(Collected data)
%%

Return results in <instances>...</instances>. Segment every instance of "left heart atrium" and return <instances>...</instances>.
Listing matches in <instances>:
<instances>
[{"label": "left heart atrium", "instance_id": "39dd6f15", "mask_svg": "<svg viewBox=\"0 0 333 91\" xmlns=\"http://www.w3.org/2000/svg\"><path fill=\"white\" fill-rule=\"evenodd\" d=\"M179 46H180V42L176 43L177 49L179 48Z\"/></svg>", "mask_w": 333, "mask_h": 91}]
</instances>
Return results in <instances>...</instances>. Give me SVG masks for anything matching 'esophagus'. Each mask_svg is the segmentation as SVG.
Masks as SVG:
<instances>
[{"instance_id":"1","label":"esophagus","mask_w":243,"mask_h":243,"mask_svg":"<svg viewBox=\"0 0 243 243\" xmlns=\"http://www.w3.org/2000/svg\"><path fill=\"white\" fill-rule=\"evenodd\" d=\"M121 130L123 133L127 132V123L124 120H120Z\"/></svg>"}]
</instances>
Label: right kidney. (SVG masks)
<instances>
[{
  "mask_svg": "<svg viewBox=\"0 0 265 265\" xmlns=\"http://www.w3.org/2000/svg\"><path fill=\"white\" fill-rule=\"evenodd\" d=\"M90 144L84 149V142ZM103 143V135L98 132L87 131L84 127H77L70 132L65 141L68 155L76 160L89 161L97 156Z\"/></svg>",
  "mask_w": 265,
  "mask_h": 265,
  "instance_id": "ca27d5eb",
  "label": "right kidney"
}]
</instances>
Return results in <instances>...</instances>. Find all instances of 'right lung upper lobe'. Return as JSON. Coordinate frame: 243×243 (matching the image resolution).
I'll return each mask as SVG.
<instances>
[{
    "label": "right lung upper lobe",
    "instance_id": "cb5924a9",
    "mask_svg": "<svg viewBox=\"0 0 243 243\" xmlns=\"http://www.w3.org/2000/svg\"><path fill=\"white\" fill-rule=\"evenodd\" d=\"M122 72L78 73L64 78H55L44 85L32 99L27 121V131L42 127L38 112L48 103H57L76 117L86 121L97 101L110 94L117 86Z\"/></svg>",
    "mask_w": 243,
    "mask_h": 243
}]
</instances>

%%

* What to produce *
Which lines run from the one containing "Label: right kidney. (SVG masks)" to the end of the records? Transcribe exactly those, both ends included.

* Exercise output *
Label: right kidney. (SVG masks)
<instances>
[{
  "mask_svg": "<svg viewBox=\"0 0 265 265\" xmlns=\"http://www.w3.org/2000/svg\"><path fill=\"white\" fill-rule=\"evenodd\" d=\"M90 144L84 149V142ZM103 143V135L98 132L87 131L84 127H77L70 132L65 141L68 155L76 160L89 161L97 156Z\"/></svg>",
  "mask_w": 265,
  "mask_h": 265,
  "instance_id": "ca27d5eb",
  "label": "right kidney"
}]
</instances>
Return results in <instances>...</instances>. Find all instances of 'right lung upper lobe'. Return as JSON. Coordinate frame: 243×243 (matching the image resolution).
I'll return each mask as SVG.
<instances>
[{
    "label": "right lung upper lobe",
    "instance_id": "cb5924a9",
    "mask_svg": "<svg viewBox=\"0 0 243 243\" xmlns=\"http://www.w3.org/2000/svg\"><path fill=\"white\" fill-rule=\"evenodd\" d=\"M122 72L78 73L64 78H55L44 85L32 99L27 121V131L42 127L38 112L48 103H57L76 117L86 121L97 101L110 94L117 86Z\"/></svg>",
    "mask_w": 243,
    "mask_h": 243
}]
</instances>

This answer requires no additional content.